Measurement of many-body chaos using a quantum clock

TL;DR

This paper introduces a quantum clock protocol using an ancilla to measure out-of-time-ordered correlators, providing a new way to experimentally probe many-body quantum chaos without classical time control.

Contribution

A novel protocol employing an ancilla as a quantum clock to measure OTO correlators, enabling chaos detection with a time-independent Hamiltonian.

Findings

Protocol successfully emulates forward and backward time evolution.

Method is robust against errors from classical time control.

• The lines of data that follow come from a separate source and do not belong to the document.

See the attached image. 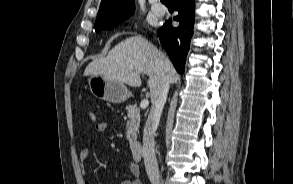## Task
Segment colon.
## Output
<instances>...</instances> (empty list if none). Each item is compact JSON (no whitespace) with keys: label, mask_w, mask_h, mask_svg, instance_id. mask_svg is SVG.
I'll return each mask as SVG.
<instances>
[{"label":"colon","mask_w":293,"mask_h":184,"mask_svg":"<svg viewBox=\"0 0 293 184\" xmlns=\"http://www.w3.org/2000/svg\"><path fill=\"white\" fill-rule=\"evenodd\" d=\"M88 115H89V119L91 121H95L96 120V114L93 111H90Z\"/></svg>","instance_id":"obj_1"}]
</instances>
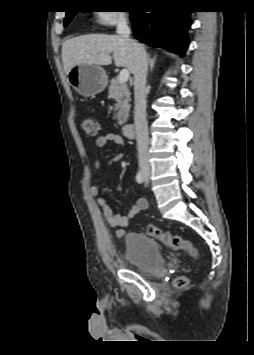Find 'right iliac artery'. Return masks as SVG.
I'll list each match as a JSON object with an SVG mask.
<instances>
[{
    "instance_id": "82829eb1",
    "label": "right iliac artery",
    "mask_w": 254,
    "mask_h": 355,
    "mask_svg": "<svg viewBox=\"0 0 254 355\" xmlns=\"http://www.w3.org/2000/svg\"><path fill=\"white\" fill-rule=\"evenodd\" d=\"M144 178H143V174L141 171H139L136 175V181L141 184L143 182Z\"/></svg>"
}]
</instances>
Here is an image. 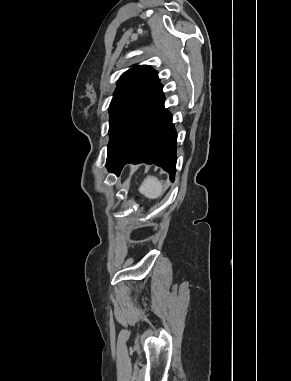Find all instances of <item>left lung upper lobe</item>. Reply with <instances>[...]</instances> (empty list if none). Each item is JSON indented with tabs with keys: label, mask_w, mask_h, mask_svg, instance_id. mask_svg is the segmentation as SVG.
<instances>
[{
	"label": "left lung upper lobe",
	"mask_w": 291,
	"mask_h": 381,
	"mask_svg": "<svg viewBox=\"0 0 291 381\" xmlns=\"http://www.w3.org/2000/svg\"><path fill=\"white\" fill-rule=\"evenodd\" d=\"M161 87L157 71L148 65L134 66L122 74L109 107L108 154Z\"/></svg>",
	"instance_id": "obj_1"
}]
</instances>
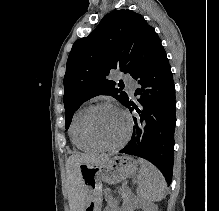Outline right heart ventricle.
<instances>
[{"label":"right heart ventricle","instance_id":"1","mask_svg":"<svg viewBox=\"0 0 219 211\" xmlns=\"http://www.w3.org/2000/svg\"><path fill=\"white\" fill-rule=\"evenodd\" d=\"M88 108V106H81L74 112L71 118L69 134L72 143L77 148L85 152L95 153L100 149L87 139L83 128V121Z\"/></svg>","mask_w":219,"mask_h":211}]
</instances>
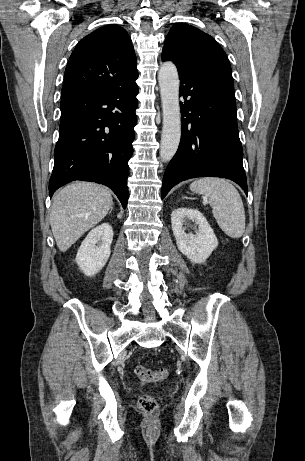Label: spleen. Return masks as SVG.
<instances>
[{
	"mask_svg": "<svg viewBox=\"0 0 305 461\" xmlns=\"http://www.w3.org/2000/svg\"><path fill=\"white\" fill-rule=\"evenodd\" d=\"M190 190L205 195L222 231L231 238H240L245 231V211L237 189L222 178H200Z\"/></svg>",
	"mask_w": 305,
	"mask_h": 461,
	"instance_id": "spleen-1",
	"label": "spleen"
}]
</instances>
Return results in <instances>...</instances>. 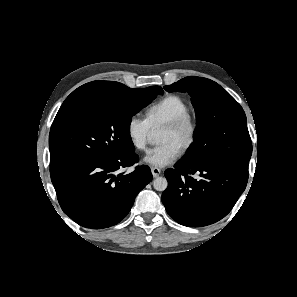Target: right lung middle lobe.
Masks as SVG:
<instances>
[{"mask_svg":"<svg viewBox=\"0 0 297 297\" xmlns=\"http://www.w3.org/2000/svg\"><path fill=\"white\" fill-rule=\"evenodd\" d=\"M113 86L104 98L58 111L49 134L51 173L77 160L134 152L131 118L163 90L159 86Z\"/></svg>","mask_w":297,"mask_h":297,"instance_id":"dd1d6c3e","label":"right lung middle lobe"}]
</instances>
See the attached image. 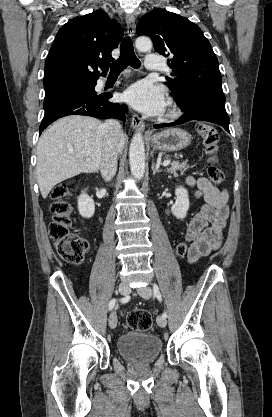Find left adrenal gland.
Returning a JSON list of instances; mask_svg holds the SVG:
<instances>
[{
  "mask_svg": "<svg viewBox=\"0 0 272 417\" xmlns=\"http://www.w3.org/2000/svg\"><path fill=\"white\" fill-rule=\"evenodd\" d=\"M152 171H153V175H155L156 173H160L162 170H160L158 167H155L154 162L152 163Z\"/></svg>",
  "mask_w": 272,
  "mask_h": 417,
  "instance_id": "1",
  "label": "left adrenal gland"
}]
</instances>
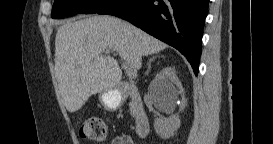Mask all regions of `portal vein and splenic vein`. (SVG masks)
<instances>
[{
  "label": "portal vein and splenic vein",
  "mask_w": 273,
  "mask_h": 144,
  "mask_svg": "<svg viewBox=\"0 0 273 144\" xmlns=\"http://www.w3.org/2000/svg\"><path fill=\"white\" fill-rule=\"evenodd\" d=\"M106 53H109V51H107ZM125 68H126V72H127V75L129 76V78L134 79L137 77L136 71L133 69V67L128 62H125Z\"/></svg>",
  "instance_id": "obj_1"
}]
</instances>
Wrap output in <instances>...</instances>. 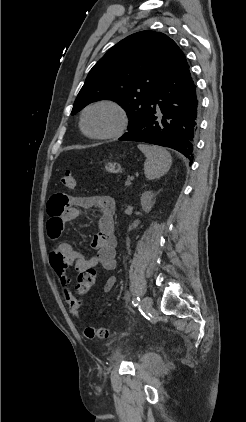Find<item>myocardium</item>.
<instances>
[{
	"label": "myocardium",
	"mask_w": 246,
	"mask_h": 422,
	"mask_svg": "<svg viewBox=\"0 0 246 422\" xmlns=\"http://www.w3.org/2000/svg\"><path fill=\"white\" fill-rule=\"evenodd\" d=\"M99 106H107V107L112 108L118 115V123H117V126L109 132L101 133V134H93V133H90L85 127V116L89 110L95 107H99ZM128 124H129V117L124 107L118 102L114 100H110V99H101V100H97L88 104L82 110L80 114V119H79V126L82 133L88 138H91L94 140H109V139L117 138L126 131Z\"/></svg>",
	"instance_id": "obj_1"
}]
</instances>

Enables experimental access to quantum chaos measures.

Abstract

There has been recent progress in understanding chaotic features in many-body quantum systems. Motivated by the scrambling of information in black holes, it has been suggested that the time dependence of out-of-time-ordered (OTO) correlation functions such as $\langle O_2(t) O_1(0) O_2(t) O_1(0) \rangle $ is a faithful measure of quantum chaos. Experimentally, these correlators are challenging to access since they apparently require access to both forward and backward time evolution with the system Hamiltonian. Here, we propose a protocol to measure such OTO correlators using an ancilla which controls the direction of time. Specifically, by coupling the state of ancilla to the system Hamiltonian of interest, we can emulate the forward and backward time propagation, where the ancilla plays the role of a 'quantum clock'. Within this scheme, the continuous evolution of the entire system (the system of interest and the ancilla) is governed by a time-independent Hamiltonian. Our protocol is immune to errors that could occur when the direction of time evolution is externally controlled by a classical switch.